7) A French military band went viral after performing a brass rendition of recently separated music duo Daft Punk’s Get Lucky during the 2017 parade.
8) The Loi Raspail decreed 14 July as a national holiday in France. It was put forward by painter and politician Benjamin Raspail in May 1880 and adopted the following month.
9) At the time, other mooted dates for the French national holiday included 5 May (opening of the estates-general in Versailles) and 4 August (abolition of the feudal system).
10) For Bastille Day in 1942, French military detachments paraded through London instead of Paris due to the city’s Nazi Occupation.
11) The Breton village of Mahalon hosts a Festival de l’Insolite (festival of the unusual) every 14 July.
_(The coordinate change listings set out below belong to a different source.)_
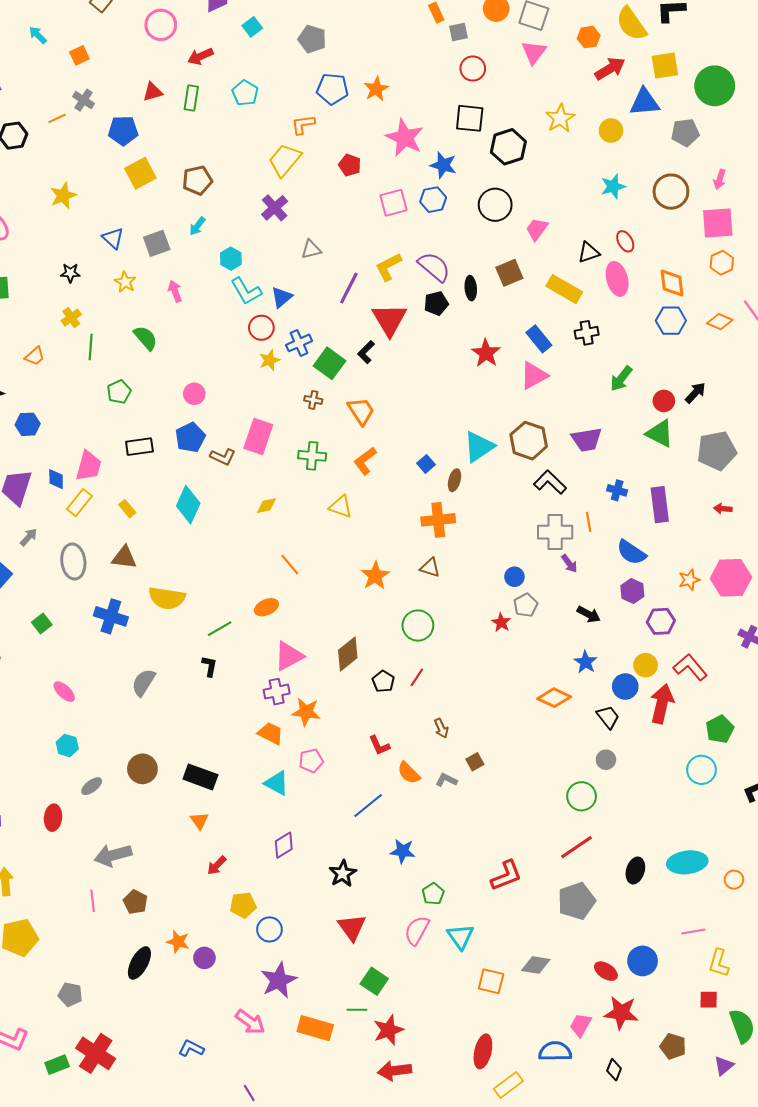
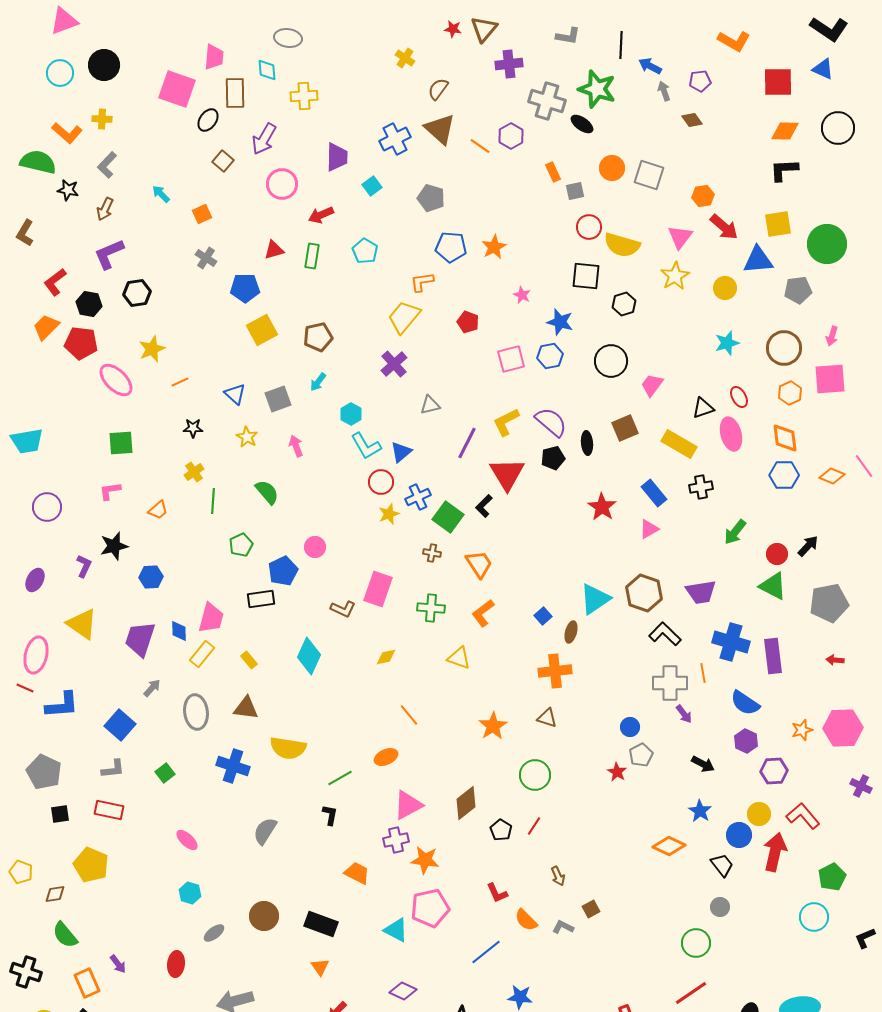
yellow semicircle: (631, 24) -> (622, 245), moved, turned -39
pink triangle: (534, 52) -> (680, 237), moved
red arrow: (610, 69) -> (724, 227), turned 72
orange line: (57, 118) -> (180, 382), moved
pink star: (405, 138) -> (522, 295), size x0.5
black hexagon: (508, 147) -> (624, 304), size x0.7
yellow star: (63, 196) -> (152, 349), moved
orange hexagon: (722, 263) -> (790, 393), moved
pink triangle: (534, 375) -> (649, 529), size x0.7
blue pentagon: (190, 437) -> (283, 571), moved
blue cross: (617, 490) -> (731, 642), size x1.8
orange trapezoid: (271, 733) -> (357, 873), moved
pink pentagon: (311, 761) -> (430, 908), size x1.6
purple diamond: (284, 845) -> (403, 991), turned 56

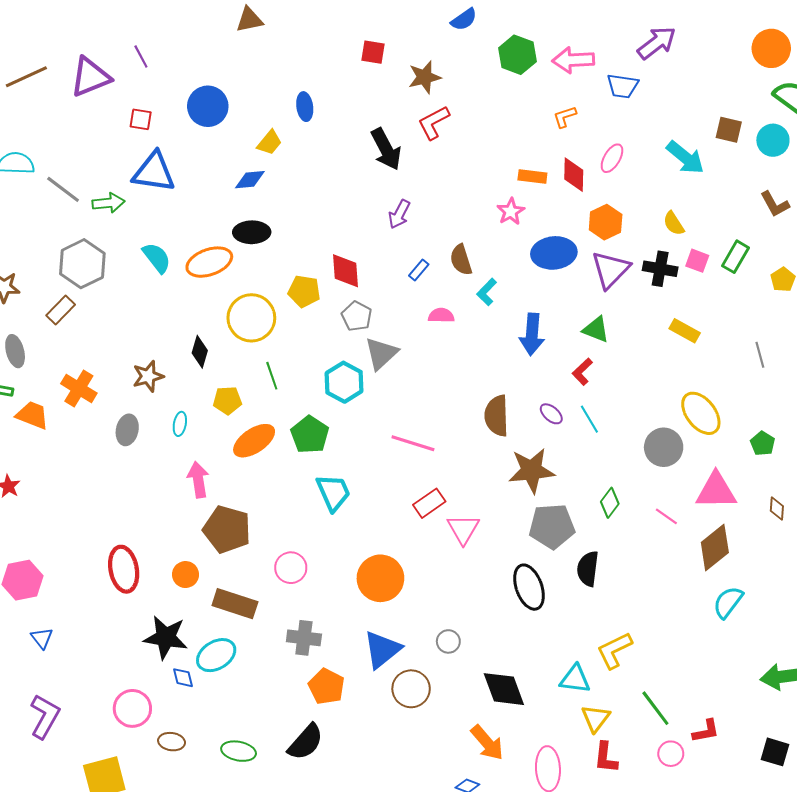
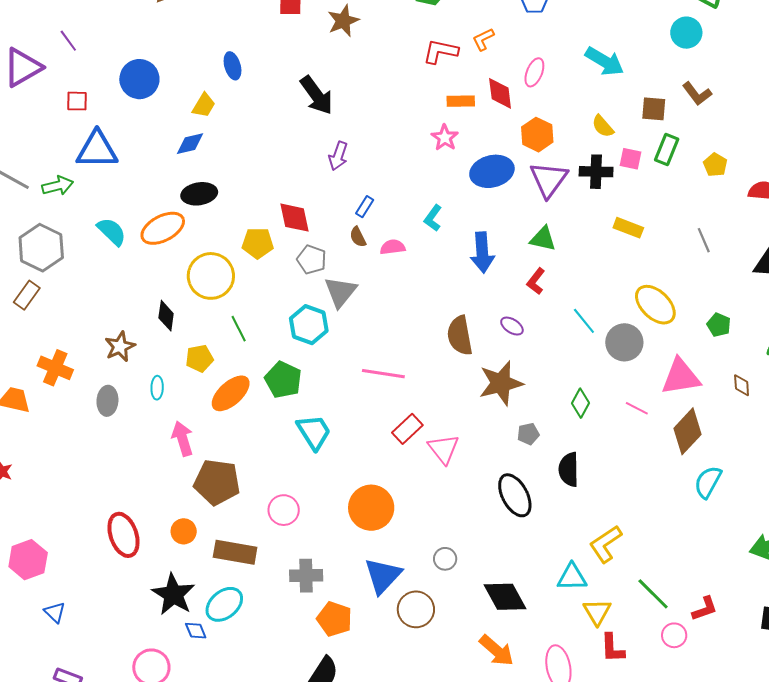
red L-shape: (434, 123) -> (441, 51), moved, turned 48
brown square: (729, 130) -> (654, 109), moved
brown semicircle: (461, 260) -> (358, 237), moved, size x0.7
cyan line: (589, 419) -> (584, 321), moved
gray pentagon: (552, 526) -> (528, 434), size x0.5
black star: (166, 637) -> (173, 594), turned 30

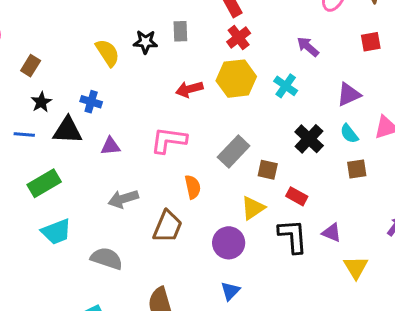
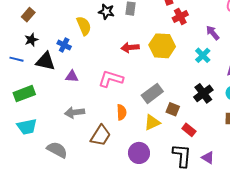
red cross: (239, 37) -> (180, 16), moved
yellow semicircle: (108, 53) -> (84, 26), moved
cyan cross: (286, 86) -> (203, 55), moved
yellow triangle: (253, 208) -> (152, 122), moved

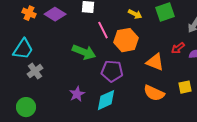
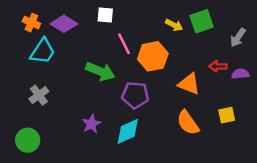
yellow arrow: (135, 14) -> (174, 25), moved
red arrow: (178, 48) -> (218, 66), turned 40
cyan trapezoid: (23, 49) -> (43, 51), moved
orange semicircle: (154, 93) -> (188, 123), turned 30

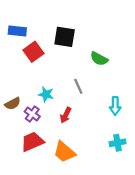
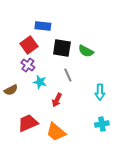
blue rectangle: (17, 31) -> (43, 26), moved
black square: (65, 37) -> (62, 48), moved
purple cross: (32, 114) -> (28, 65), moved

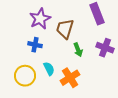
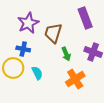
yellow circle: (25, 76) -> (13, 68), moved
orange cross: (70, 78) -> (75, 79), moved

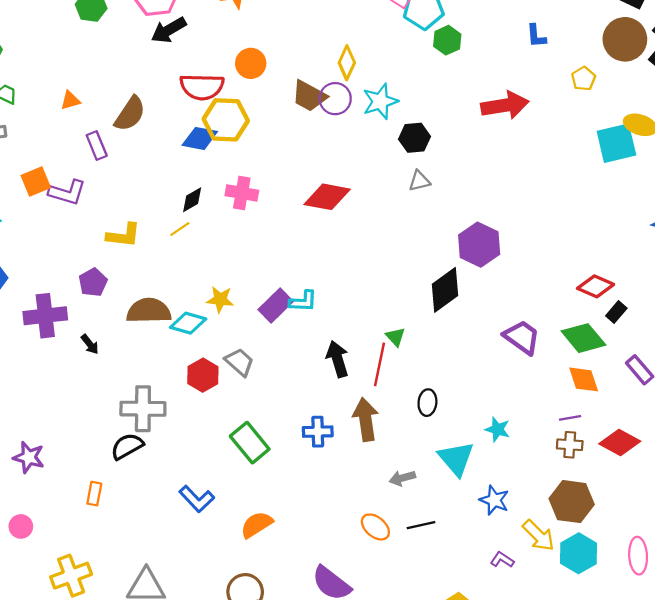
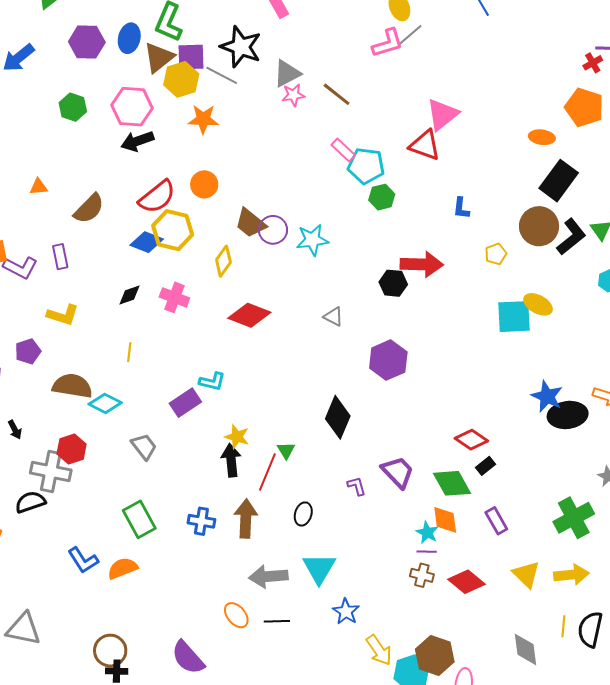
yellow diamond: (347, 63) -> (223, 261), moved
red semicircle: (202, 87) -> (157, 197), turned -51
black hexagon: (415, 138) -> (393, 283), moved
purple rectangle: (97, 146) -> (60, 257), moved
gray triangle: (419, 181) -> (333, 317), turned 30
yellow line: (180, 229) -> (129, 352), moved, turned -60
purple hexagon: (479, 245) -> (388, 360), moved
black diamond: (445, 290) -> (338, 417), turned -42
yellow star: (220, 299) -> (237, 437), moved
cyan L-shape: (303, 301) -> (212, 382), moved
black arrow: (90, 344) -> (15, 430), moved
red hexagon: (203, 375) -> (72, 449), moved
cyan star: (498, 429) -> (427, 533), moved
gray arrow: (402, 478) -> (268, 576), size x1.6
brown hexagon: (572, 502) -> (435, 655), moved
orange semicircle: (257, 525) -> (123, 568), moved
purple L-shape: (502, 560) -> (357, 486), moved, turned 30

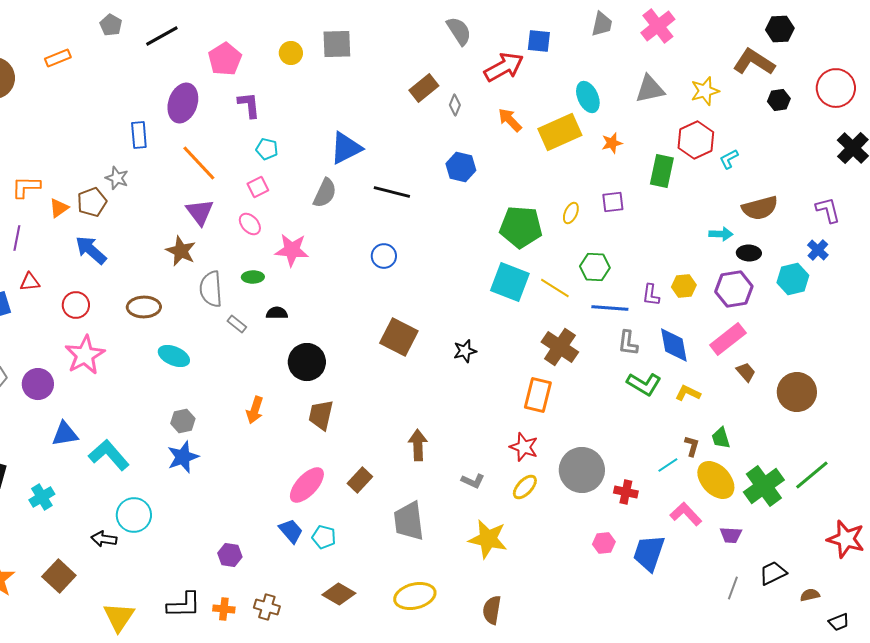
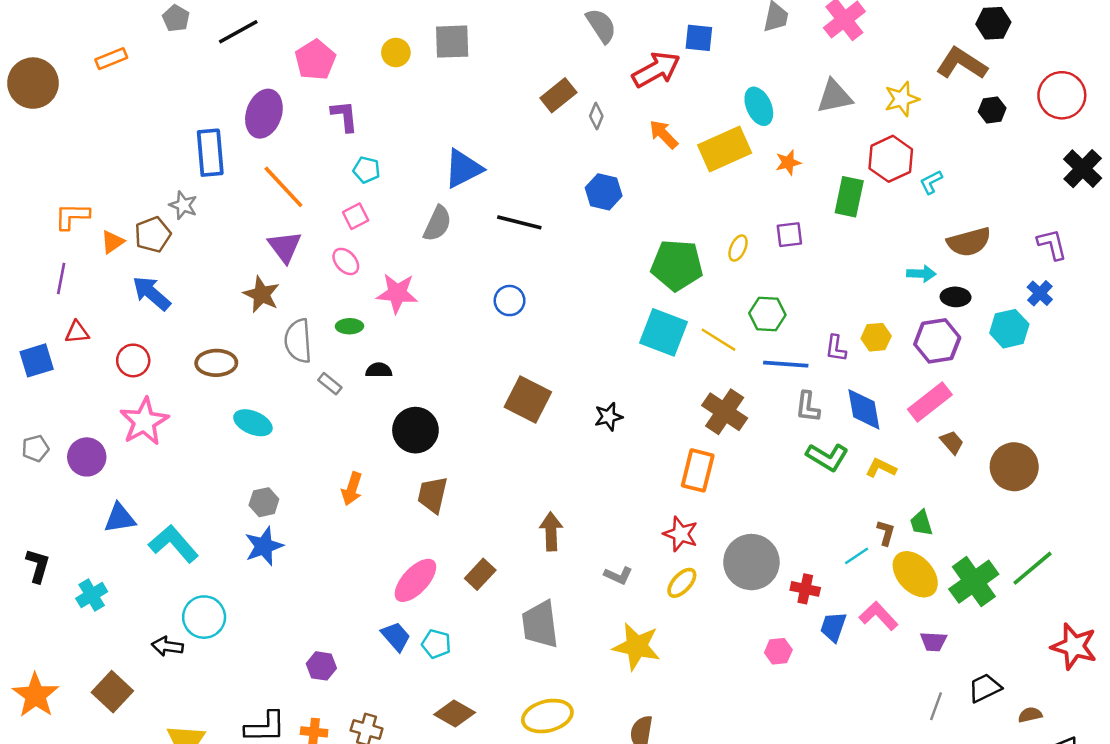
blue rectangle: (139, 135) -> (210, 153), size x1.4
blue trapezoid: (649, 553) -> (833, 627), moved, size x0.7

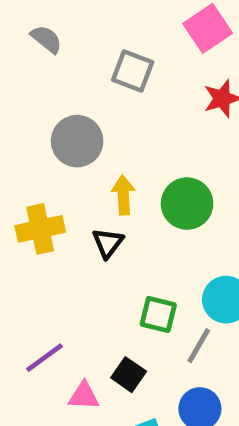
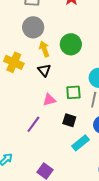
gray circle: (77, 141) -> (33, 27), moved
yellow cross: (40, 229) -> (14, 62), moved, turned -36
pink triangle: (84, 396) -> (49, 100), moved

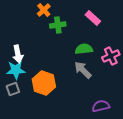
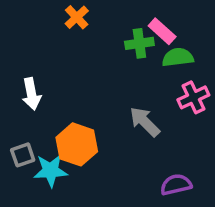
green cross: (58, 25) -> (139, 43), moved
green semicircle: (84, 49) -> (178, 57), moved
cyan star: (16, 70) -> (51, 171), moved

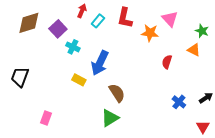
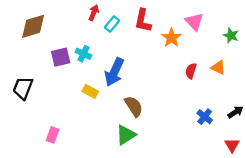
purple square: (58, 29) -> (61, 57), moved, turned 30
orange star: (150, 33) -> (171, 38), turned 30
orange triangle: (194, 50) -> (218, 67), moved

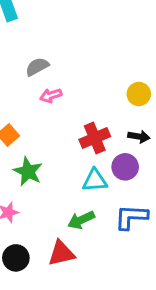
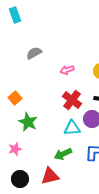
pink arrow: (51, 96) -> (67, 70), moved
red cross: (95, 138) -> (72, 100), turned -30

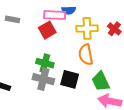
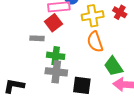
gray rectangle: (12, 19) -> (37, 38), moved
black square: (70, 79) -> (82, 85), moved

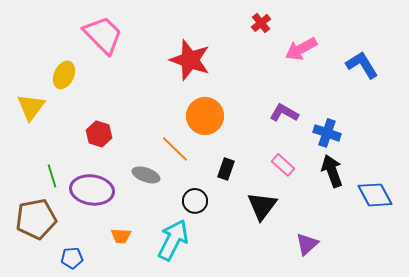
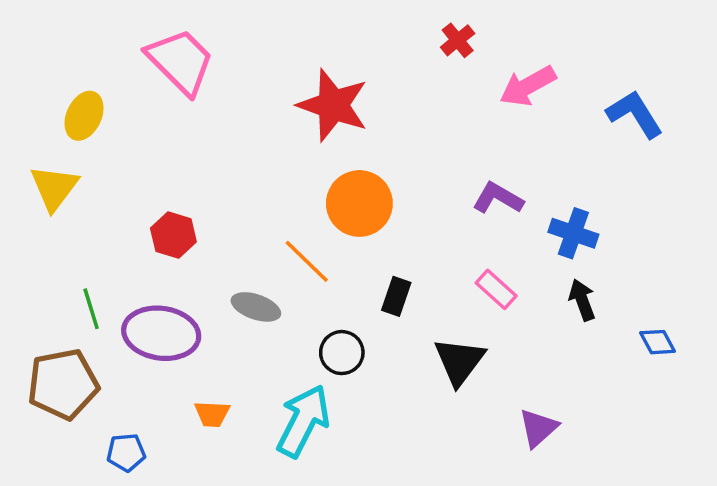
yellow ellipse: (64, 75) -> (84, 116), moved
black arrow: (332, 171) -> (582, 300), size x0.7
blue diamond: (375, 195) -> (658, 342), size x0.6

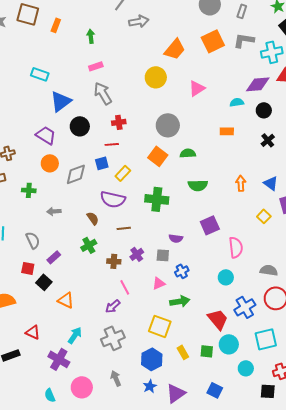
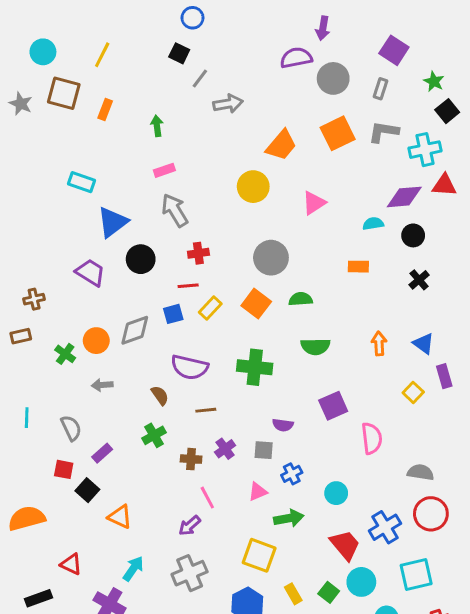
orange circle: (50, 163) -> (96, 341), moved
yellow rectangle: (123, 173) -> (210, 308), moved
green cross: (29, 190) -> (65, 354), turned 32
cyan circle: (226, 277) -> (336, 493), moved
green square: (207, 351) -> (329, 592), turned 32

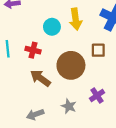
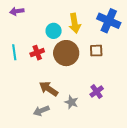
red cross: (33, 50) -> (37, 53), turned -32
brown circle: (71, 65) -> (66, 53), moved
brown arrow: (40, 78) -> (49, 89), moved

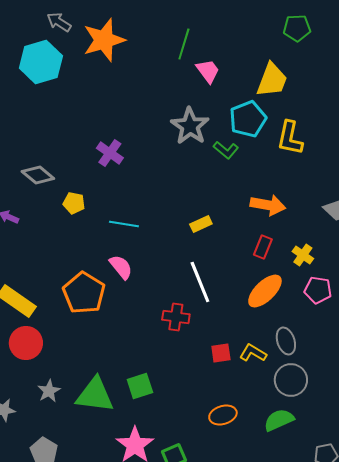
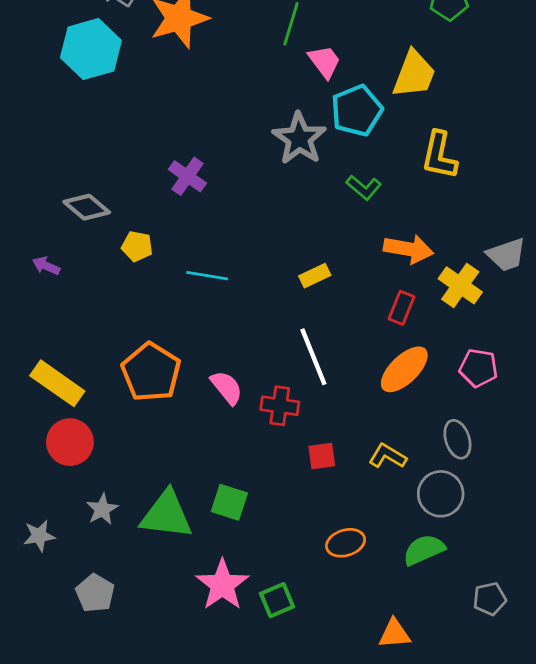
cyan pentagon: (248, 119) -> (357, 111), moved
green L-shape: (226, 150) -> (364, 187), moved
yellow cross: (303, 255) -> (460, 285), moved, size x1.4
pink semicircle: (121, 267) -> (227, 388), moved
gray ellipse: (286, 341) -> (457, 439), moved
red square: (221, 353) -> (322, 456), moved
green square: (140, 386) -> (229, 502), turned 36

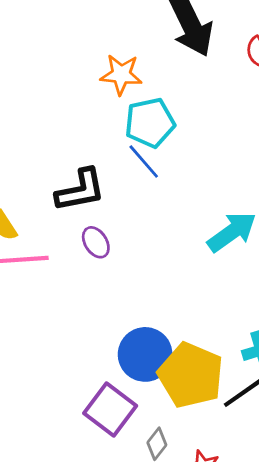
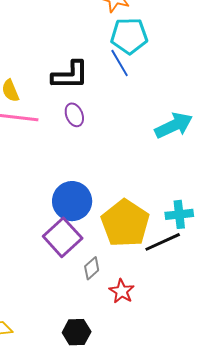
blue circle: (145, 354) -> (72, 201), moved

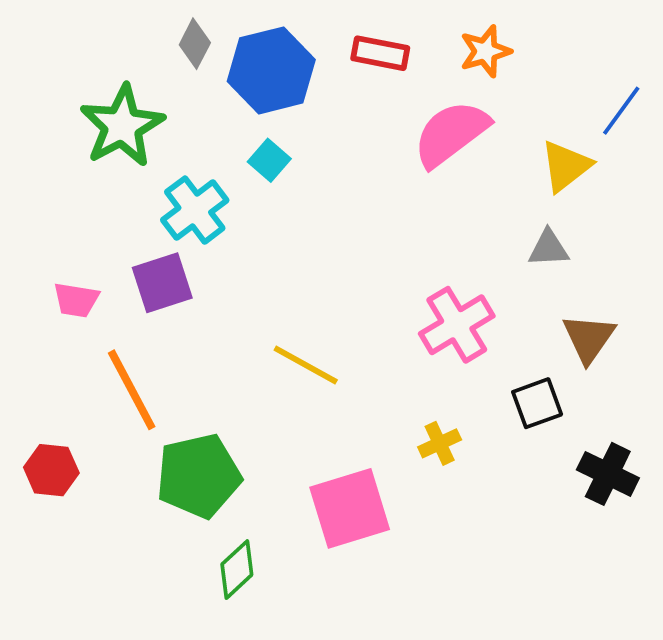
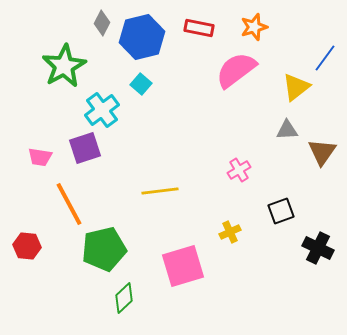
pink cross: (457, 325) -> (239, 170), size x0.6
brown triangle: (589, 338) -> (322, 152), moved
yellow line: (306, 365) -> (160, 191), turned -36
The hilarious fête features competitions like periwinkle spitting, menhir throwing and who can drink a litre of lemon juice in the shortest time. Where can we sign up?
12) New Orleans in the US boasts a week of Bastille Day celebrations to mark its rich French connections.
13) Elsewhere in the world, the wine-producing town of Franschhoek in South Africa toasts its French Huguenot heritage with a Bastille Festival with a special focus on food and wine.
14) Each year, units from different countries are invited to take part in the military parade in Paris. Despite the pandemic, 2021’s parade saw personnel from German, Austrian, Greek, Swiss and Dutch military take part.